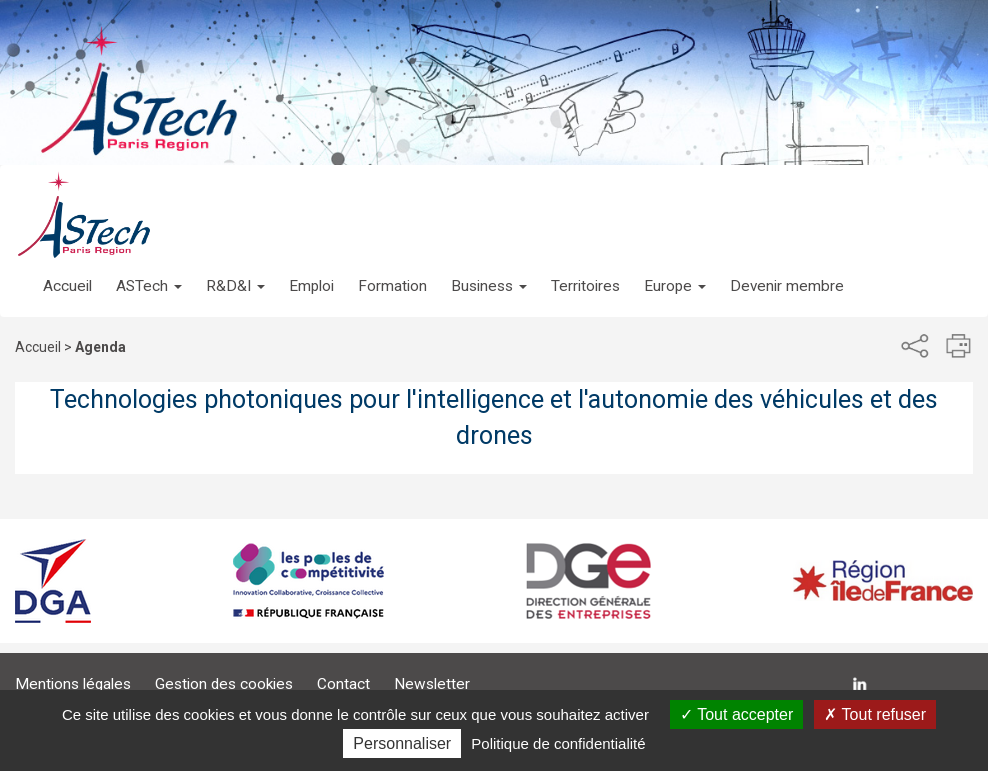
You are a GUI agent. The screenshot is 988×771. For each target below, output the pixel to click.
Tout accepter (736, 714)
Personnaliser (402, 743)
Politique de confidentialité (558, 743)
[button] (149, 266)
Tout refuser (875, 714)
##############################
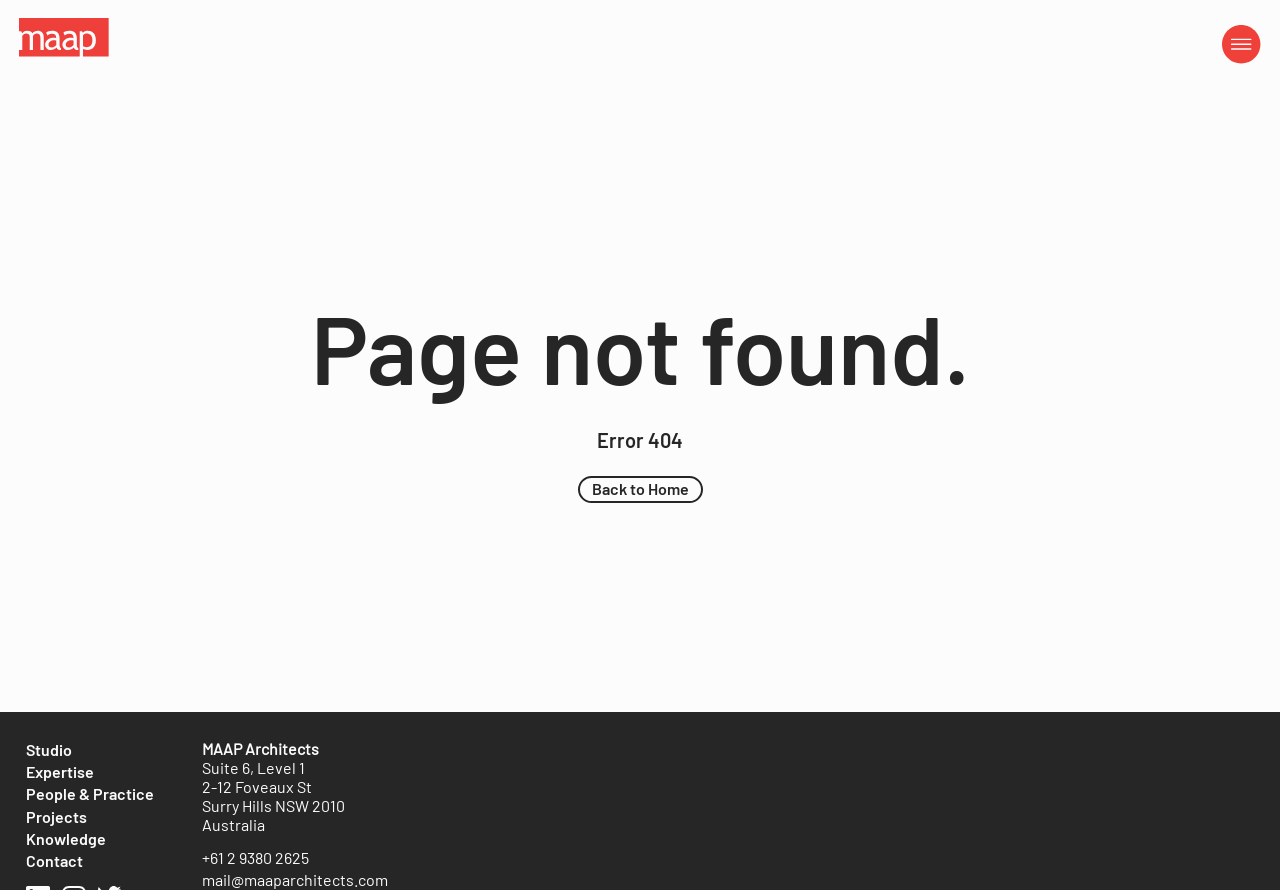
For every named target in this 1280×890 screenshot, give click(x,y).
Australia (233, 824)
##############################
### PROMPT
Go through the entries. Report every line that contains the word "screenshot".

### ANSWER SECTION
You are a GUI agent. The screenshot is 988×771. For each target below, output the pixel to click.
For every named target in this 1280×890 screenshot, give click(x,y).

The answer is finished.